She basically tells me that for the past 3 years, she has liked always liked me. She tells me and is crying saying how sorry she is for never allowing us to get physical in our "past relationship". She say's she regrets that so much and that i am such an amazing, great, passionate guy, she tells me she still remembers all the nice things i did for her, like get a valentine, birthday gifts, and writing her sweet notes, along with giving her cards when she was feeling sad. She told me she constantly reads one of my facebook messages i sent her (about a year ago). The message i sent was very long and very sweet, asking about how she has been and saying i miss hearing from my friend (all that jazz). She told me she reads that message all the time, and she cries everyday because of "stress". She also tells me that she does not know what she wants in life (in regards to her boyfriend), she tells me she can't understand him, and its not what she expected, she tells me i am so much different because i am "passionate about things". She tells me how bad she wished she kissed me in the past (when i tried to kiss her or makeout but she denied), she say's it was because she was so nervous, and scared id break her heart if we ever really started to date. 

She gave me all the reasons on why she was afraid to officially date, ranging from her nervousness, her fears, her friends, and the fact it was our senior year and we were going to be moving far away from each other. She mentioned several times we hung out in the past, in which she wished so badly she had kissed me. ... She asked me about where do i see myself in the future, and about future relationships i might have, so i told her and she cried more saying i am such a great guy and that i will get all that i want. She asked me "if my dream girl" is different or at all similar to her, i told her that my "dream girl" is no different than her at all. I said "my dream girl would honestly be a lot like you or identical, you have such great attributes, and a wonderful personality, i could not imagine being with someone who did not have your positive traits". She later asked me if i still liked her, and i said "no, well i don't know its complicated", i asked her if she still liked me and she said "i don't know, maybe, i think so".. She later said she "i do like you"... She also told me she used to think she was in love with from the first time she saw me.
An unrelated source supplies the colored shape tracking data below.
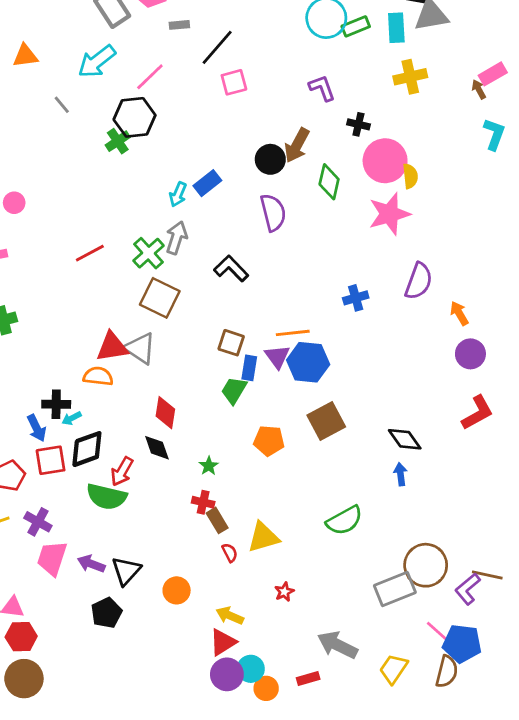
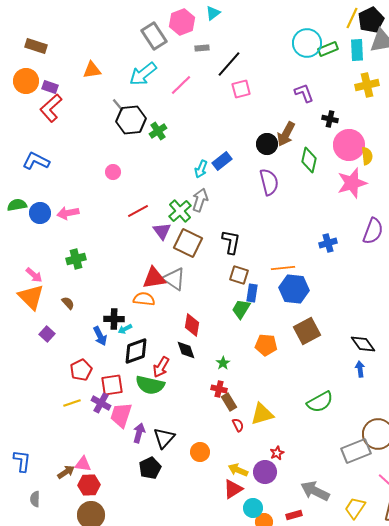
black hexagon: (135, 117) -> (131, 120), moved
pink circle: (14, 203) -> (113, 172), moved
black L-shape: (231, 269) -> (231, 242), moved, turned 55
purple triangle: (277, 357) -> (162, 231), moved
red square: (51, 460) -> (112, 385), moved
pink trapezoid: (52, 558) -> (121, 415), moved
purple arrow: (91, 564) -> (139, 433), turned 84
purple circle: (227, 674) -> (265, 472), moved

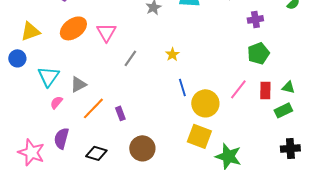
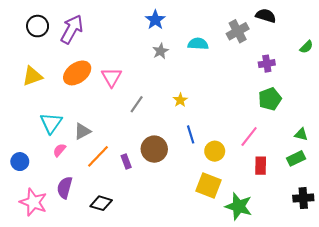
blue circle: (17, 58) -> (20, 162), moved
red rectangle: (265, 90) -> (261, 166), moved
yellow circle: (205, 103) -> (215, 151), size x0.7
brown circle: (142, 148) -> (154, 149), moved

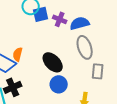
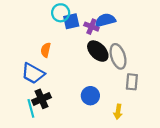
blue semicircle: (80, 23) -> (105, 20), moved
orange semicircle: (18, 54) -> (46, 50), moved
black ellipse: (53, 62) -> (98, 51), moved

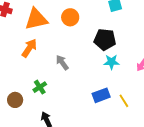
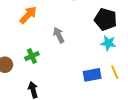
yellow line: (124, 101) -> (115, 72), moved

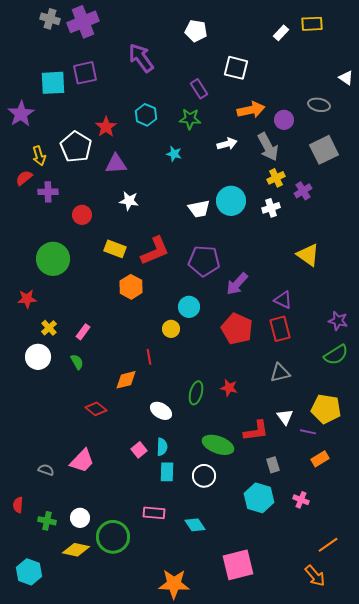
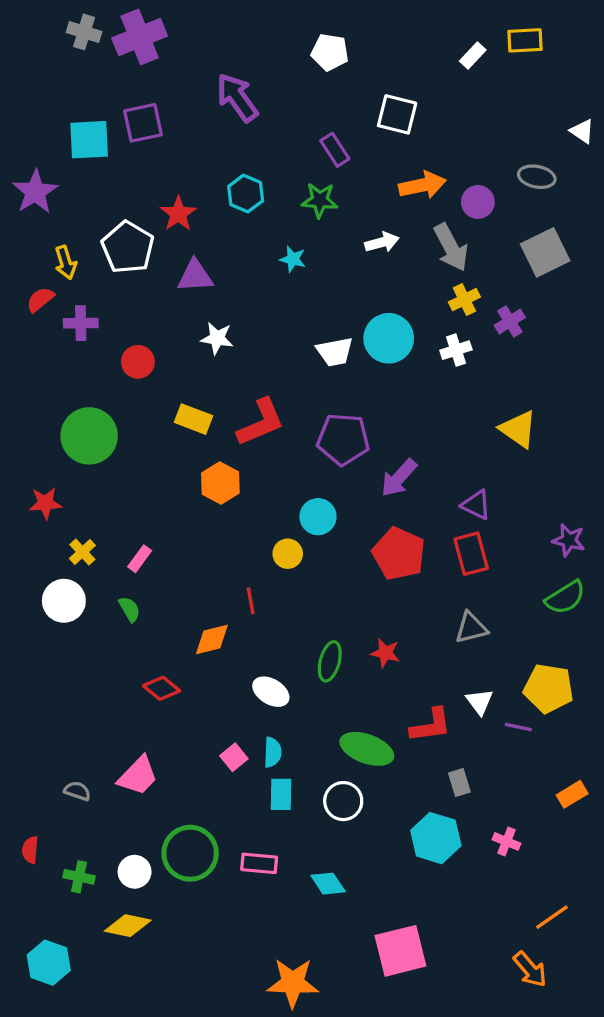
orange rectangle: (320, 459) -> (572, 794), moved
green circle: (113, 537) -> (190, 853), moved

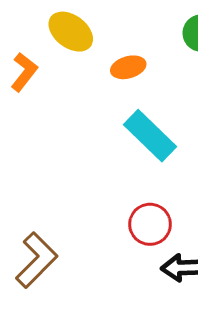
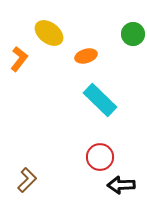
brown L-shape: (37, 260) -> (27, 180), size x0.7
How do i handle this? First of all i don't believe that "she does not remember anything" she was not that drunk, and she also sobered up a lot during the 3-4 hours we talked. Second they always say that Drunk people speak the truth.. Third she was so descriptive, so emotional, so detailed about her feelings, and about "our past" and about our past encounters, she was so detailed about what we were wearing, and about everything we did before. She was so detailed about all the nice things i did for her, and so emotional as well. Fourth, seeing that she was so "truthful" and detailed about everything, i have a hard time believing that she "really loves her boyfriend"... I would date her now, but she would have to obviously leave that guy. I don't want to pressure her to leave this guy, because i am fine not dating her right now (and am talking to other girls). But part of me (since she told me all of this) really wishes we could be something. I hope/imagine one day we will date/be together, i just fear that it may never happen.



So what is she feeling?
Do you think we could ever be something now? or in the future?
How can she possibly have loved me/deeply valued me all of these years , but not have told me? 
How could she possibly be so into me as to remember, and constantly read my old/messages/notes to her, but not tell me?
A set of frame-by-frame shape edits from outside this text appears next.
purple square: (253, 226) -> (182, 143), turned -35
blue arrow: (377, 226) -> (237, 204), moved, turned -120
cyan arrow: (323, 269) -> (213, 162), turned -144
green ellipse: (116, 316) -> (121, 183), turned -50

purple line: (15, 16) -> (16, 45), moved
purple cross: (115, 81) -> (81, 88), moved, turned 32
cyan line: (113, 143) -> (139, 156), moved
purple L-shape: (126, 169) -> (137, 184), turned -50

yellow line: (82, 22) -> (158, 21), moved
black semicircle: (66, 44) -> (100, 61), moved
Do i pressure her some more to try and talk about the night, or do i forget about it? 

Do i just continue being her friend, but not around as much (like i have been doing) knowing, that she still likes me in many ways, and just waiting for the "right time"?


----------



## squaredance33 (Feb 17, 2013)

Should i shorten this or something? If i want replies?


----------



## Anon Pink (Jan 17, 2013)

squaredance33 said:


> I am a junior in college,
> Anyhow here is the issue i hung out with her Friday night and she was drunk and everything came out.
> 
> And she is drunk, we start talking and she then starts to cry, and pours out her heart. She tells me that for the past 3 years, she has liked always liked me. She tells me and is crying saying how sorry she is for never allowing us to get physical in our "past relationship". She say's she regrets that so much and that i am such an amazing, great, passionate guy,
> ...


I think what she told you last night, was what she believed...at that time. At that time she was drunk, had probably had a fight with her boyfriend. At that time she wasn't thinking straight. 





squaredance33 said:


> Second they always say that Drunk people speak the truth.. Third
> 
> i have a hard time believing that she "really loves her boyfriend".


The alcohol education most incoming freshman have to take will contradict this wide spread fallacy. It's just not true, drunk people do and say all sorts of things they wold not do and say sober. This doesn't mean hidden thoughts and feeling are coming out, it only means their drunken brain isn't processing feelings and thoughts the way it normally would. You've heard of the term "coyote ugly" right? You think that drunken brain was thinking beauty, or was that drunken brain thinking something else? 

My guess, based on all that your wrote, is that she sought you out for comfort during a time when she was feeling down. Perhaps she wanted to make her boyfriend jealous and knew she cold trust you to behave yourself? Perhaps she was just mad at her boyfriend and you happened to be standing in the way of her doing something else, more drastic. It really doesn't matter anyway because you have to deal with the sober person and the sober brain and that person is saying no.




squaredance33 said:


> However, while i would love to date her i do not think now is the right time. I feel a relationship between us would be better in the future when we are more mature, and when she is no longer dating this guy.
> 
> I would date her now, but she would have to obviously leave that guy. I don't want to pressure her to leave this guy, because i am fine not dating her right now (and am talking to other girls).
> 
> ...



You seem to have a really decent head on your shoulders with well developed sense of right and wrong. Very admirable. I think you acted honorably friday night. Bravo dude!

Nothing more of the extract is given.